The patient was properly positioned on the operating table, and the area around the right eye was prepped and draped in the usual fashion. A self-retaining eyelid speculum was positioned and 4-0 silk suture passed through the tendon of the superior rectus muscle, thereby deviating the eye inferiorly. A 160° fornix-based conjunctival flap was created followed by a 150° corneoscleral groove with a #64 Beaver blade. Hemostasis was maintained throughout with gentle cautery. A 6-0 silk suture was introduced to cross this groove at the 12 o’clock position and looped out of the operative field. The anterior chamber was then entered superiorly temporally, and after injecting Occucoat, an anterior capsulotomy was performed without difficulty. The nucleus was easily brought forward into the anterior chamber. The corneoscleral section was opened with scissors to the left and the nucleus delivered with irrigation and gentle lens loop manipulation. Interrupted 10-0 nylon sutures were placed at both the nasal and lateral extent of the incision. A manual irrigating aspirating setup then was used to remove remaining cortical material from both the anterior and posterior chambers.

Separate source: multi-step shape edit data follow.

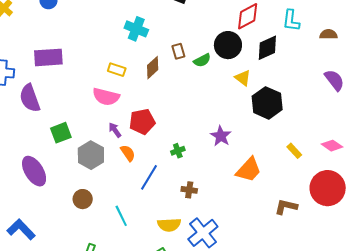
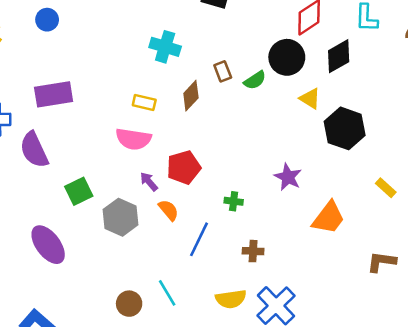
green cross: (178, 151) -> (234, 201), turned 32
brown circle: (83, 199) -> (129, 304), moved

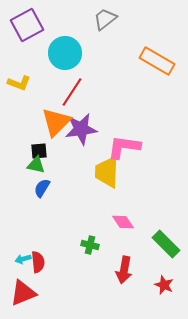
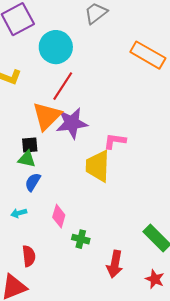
pink L-shape: (124, 147) -> (115, 141), size x0.7
pink diamond: (123, 222) -> (59, 216), moved, turned 50
cyan arrow: (23, 259) -> (19, 213), moved

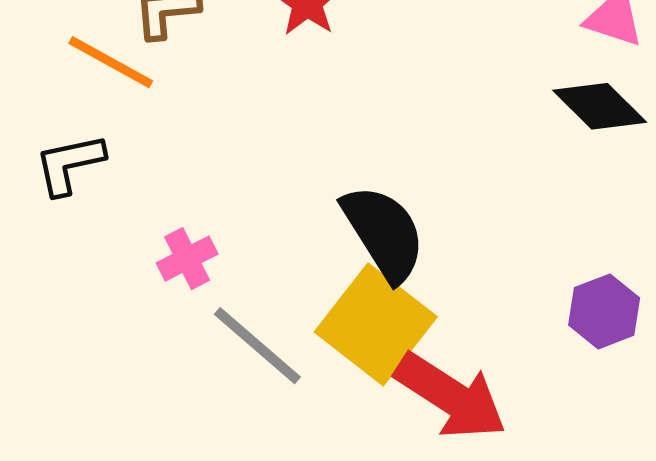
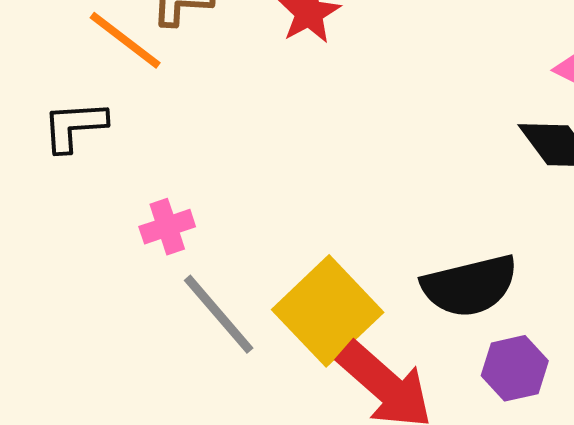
black semicircle: (384, 233) -> (470, 286), moved, turned 100
purple hexagon: (604, 311) -> (515, 368), moved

At this point, a modified C-loop posterior chamber lens was removed from its package and irrigated and inspected. It then was positioned into the inferior capsular bag without difficulty, and the superior haptic was placed behind the iris at the 12 o’clock location. The lens was rotated to a horizontal orientation in an attempt to better enhance capsular fixation. Miochol was used to constrict the pupil, and a peripheral iridectomy was performed in the superior nasal quadrant. In addition, three or four interrupted 10-0 nylon sutures were used to close the corneal scleral section. The silk sutures were removed, and the conjunctiva advanced back into its normal location and was secured with cautery burns at the 3 and 9 o’clock positions. Approximately 20 to 30 mg of both Gentamicin and Kenalog were injected into the inferior cul-de-sac in a subconjunctival and sub-Tenon fashion. After instillation of 2% Pilocarpine and Maxitrol ophthalmic solution, the eyelid speculum was removed and the eye dressed in a sterile fashion. The patient was discharged to the recovery room in good condition.